O governo de fato, mas não de direito, de Temer corre para aprovar as principais reformas do programa “uma ponte para o futuro”, de caráter neoliberal, que “joga a conta da crise sobre as costas dos e das trabalhadoras”.

Dia 26 de abril foi aprovada na Câmara a reforma trabalhista que fragiliza o caráter protetivo da CLT, contudo, com votos insuficientes para aprovação da malfadada reforma da previdência. Ou seja, o bloco de direita que tomou o poder via golpe parlamentar expõe algumas fissuras. O PSB, até então alinhado ao governo de fato, “fechou questão” contra as reformas. Em contrapartida Temer demitiu por 24h  três de seus ministros o que retirou votos da bancada do PSB, que acabou recuando e dando 14 de seus 30 votos em apoio à reforma trabalhista. Prevaleceu o fisiologismo, mas é possível perceber descontentamentos na base governista.

Contudo, este crescimento da força das ruas versus enfraquecimento do governo no parlamento ainda é insuficiente para reverter os estragos. A questão é que se o parlamento ainda dá maioria ao governo, não há como derrubar o presidente.

Outra saída seria o Judiciário, mas a tendência das cúpulas deste poder é de não se atrever a defender a democracia. A postura passiva dos juízes do STF frente a um impeachment sem crime (agora mais do que comprovado pela confissão de Temer de que o impedimento só foi pra frente porque Dilma não quis salvar Cunha), e sua conivência com a seletividade das investigações e conclusões da Lava-Jato mostram que não devemos esperar muito da “casta togada”.

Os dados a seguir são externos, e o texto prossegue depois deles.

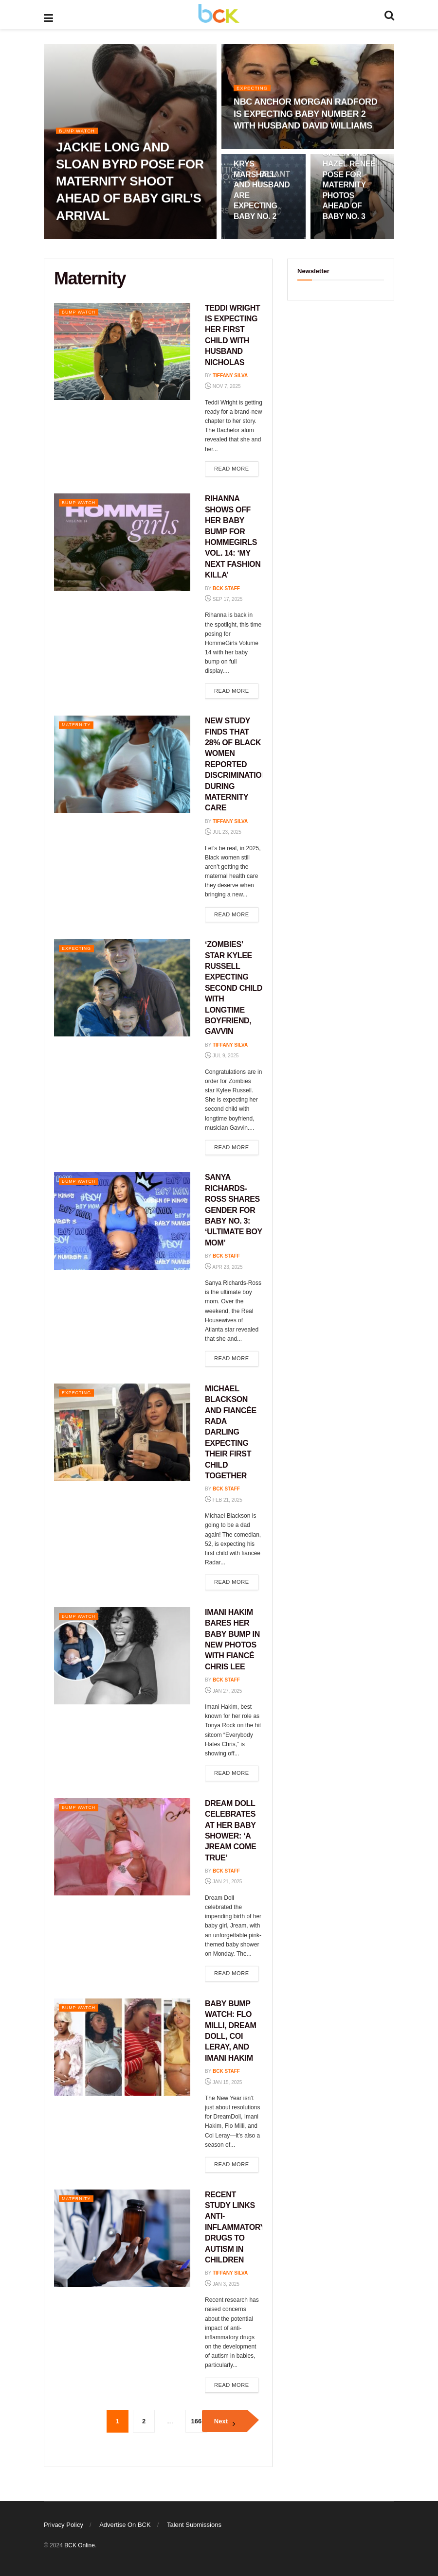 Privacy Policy (63, 2524)
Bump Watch (79, 134)
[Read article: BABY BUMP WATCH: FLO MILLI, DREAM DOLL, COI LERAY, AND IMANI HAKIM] (122, 2047)
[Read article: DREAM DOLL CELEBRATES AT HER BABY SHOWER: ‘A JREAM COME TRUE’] (122, 1846)
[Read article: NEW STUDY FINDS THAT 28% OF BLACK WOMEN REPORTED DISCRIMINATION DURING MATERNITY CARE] (122, 764)
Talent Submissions (194, 2524)
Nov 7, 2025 (223, 386)
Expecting (254, 91)
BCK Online (79, 2545)
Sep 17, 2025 (223, 599)
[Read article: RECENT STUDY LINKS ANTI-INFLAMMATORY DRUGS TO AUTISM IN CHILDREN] (122, 2238)
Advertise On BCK (125, 2524)
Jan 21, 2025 (223, 1881)
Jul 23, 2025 (223, 832)
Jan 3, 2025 (222, 2284)
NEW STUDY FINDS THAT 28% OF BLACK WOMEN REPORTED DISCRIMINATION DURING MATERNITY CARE (236, 764)
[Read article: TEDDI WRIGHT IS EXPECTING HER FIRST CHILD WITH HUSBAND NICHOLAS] (122, 351)
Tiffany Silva (230, 375)
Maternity (79, 724)
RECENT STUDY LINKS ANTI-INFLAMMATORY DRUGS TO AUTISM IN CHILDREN (235, 2227)
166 (196, 2421)
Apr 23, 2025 (224, 1267)
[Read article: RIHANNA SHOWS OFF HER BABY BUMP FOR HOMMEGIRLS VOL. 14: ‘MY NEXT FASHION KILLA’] (122, 542)
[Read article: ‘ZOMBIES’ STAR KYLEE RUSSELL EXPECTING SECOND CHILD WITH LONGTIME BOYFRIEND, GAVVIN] (122, 987)
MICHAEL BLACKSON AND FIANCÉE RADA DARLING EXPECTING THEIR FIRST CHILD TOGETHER (230, 1432)
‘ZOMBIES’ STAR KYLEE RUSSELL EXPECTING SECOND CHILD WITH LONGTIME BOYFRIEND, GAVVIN (233, 987)
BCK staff (226, 588)
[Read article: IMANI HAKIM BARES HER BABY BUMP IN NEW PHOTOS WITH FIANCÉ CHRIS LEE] (122, 1655)
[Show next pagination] (224, 2421)
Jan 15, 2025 (223, 2082)
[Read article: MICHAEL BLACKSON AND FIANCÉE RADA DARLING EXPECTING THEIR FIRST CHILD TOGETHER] (122, 1432)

O que nos resta é o poder do povo, exercido diretamente com organização, formação e luta, na construção de uma nova institucionalidade política. Muita pretensão? Mas é nosso único caminho.

E nesta caminhada é preciso perceber que o governo vem implementando as principais medidas reivindicadas pelas elites (burguesia nacional), com amplo apoio da mídia.

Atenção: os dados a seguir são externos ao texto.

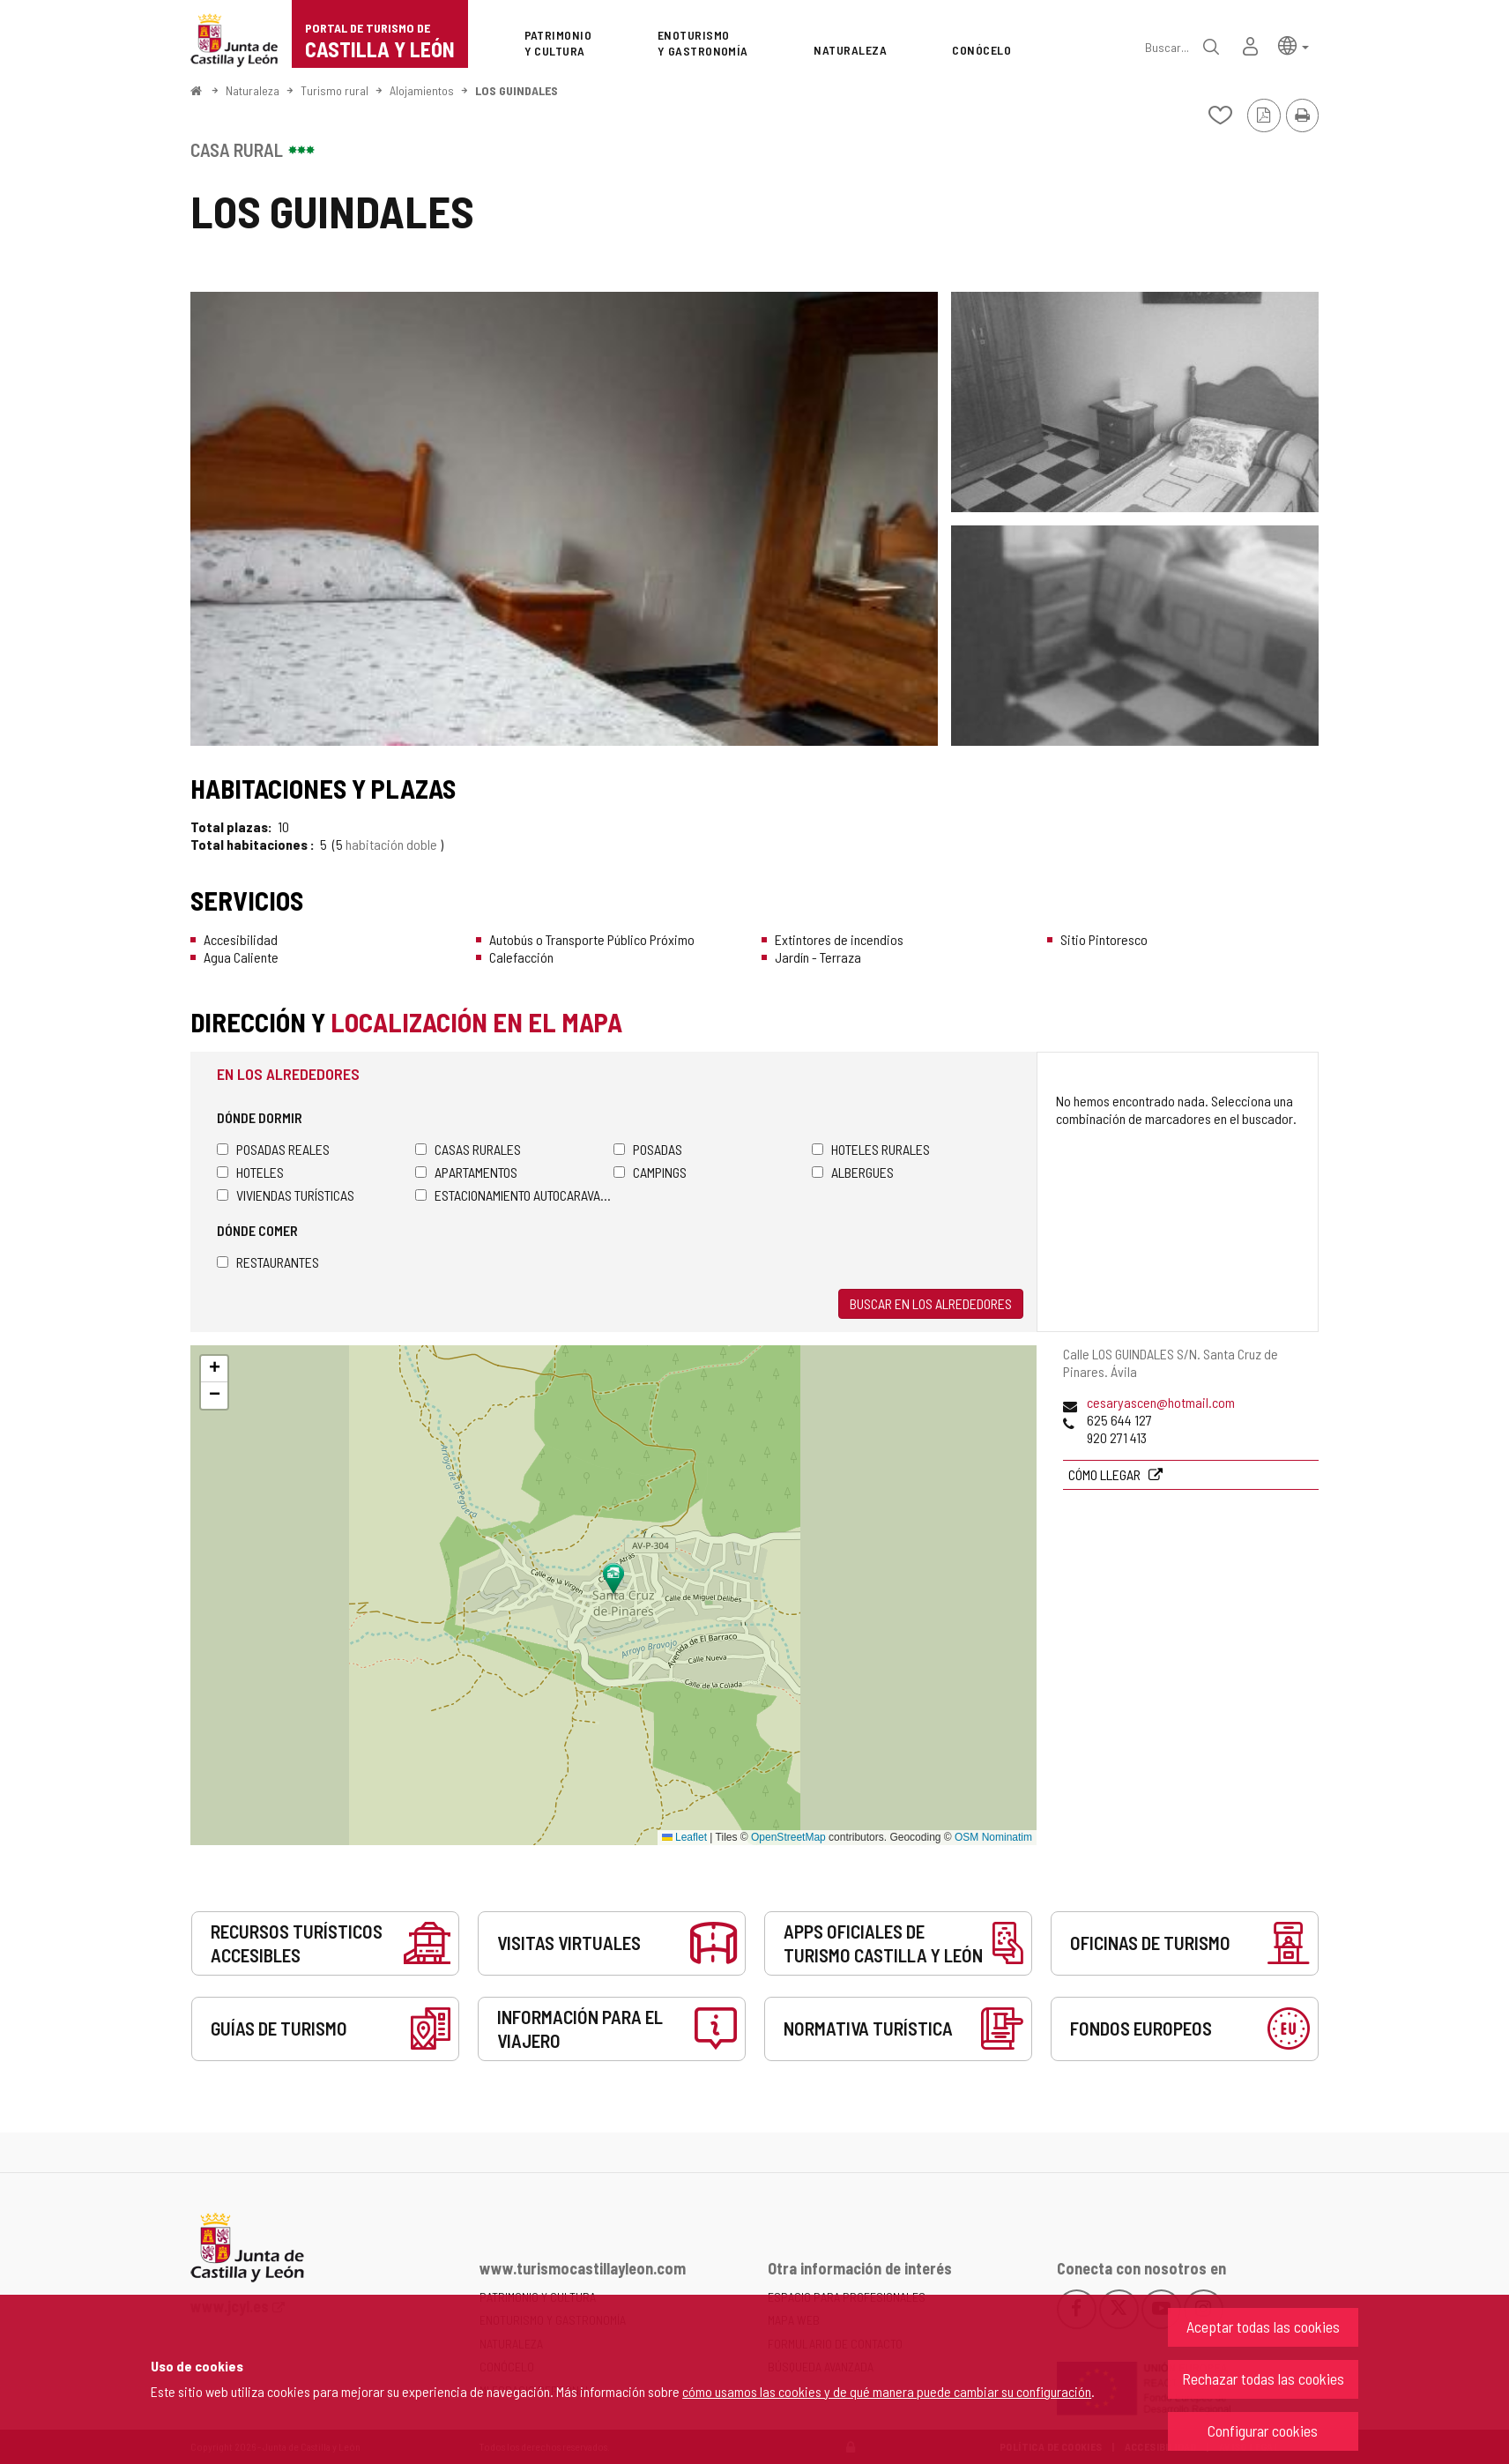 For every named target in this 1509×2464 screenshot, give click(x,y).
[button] (1293, 44)
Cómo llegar (1105, 1474)
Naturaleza (252, 90)
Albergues (853, 1172)
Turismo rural (334, 90)
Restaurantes (268, 1262)
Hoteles (250, 1172)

Dia 25, ao noticiar a violência injustificada da polícia do DF contra manifestação legítima dos indígenas do acampamento Terra Livre em Brasília, a repórter da rádio CBN tratou a atitude policial como uma medida necessária para evitar que uma suposta invasão do Congresso.

Ou seja, além da missão de denunciar o golpe, apoiar e fortalecer a organização popular, é preciso construir instrumentos de comunicação popular que desmascarem os discursos propalados pelas grandes empresas da comunicação.

Por outro lado, nada está certo sobre 2018. Conseguirá a esquerda manter Lula elegível frente a perseguição que vem sendo feita pela mídia e judiciário contra o mesmo? E se a esquerda conseguir, haverá mesmo eleições em 2018? E quanto ao parlamento, que sustentou toda a sujeira dos últimos tempos, haverá como mudar sua composição? O povo vai eleger de novo outros Cunhas, Bolsonaros, Eunícios, Renans, Dias, Maias etc?

Por tudo isso, à greve geral do dia 28, um dia de luta para barrar uma vida de retrocessos…. e muito mais.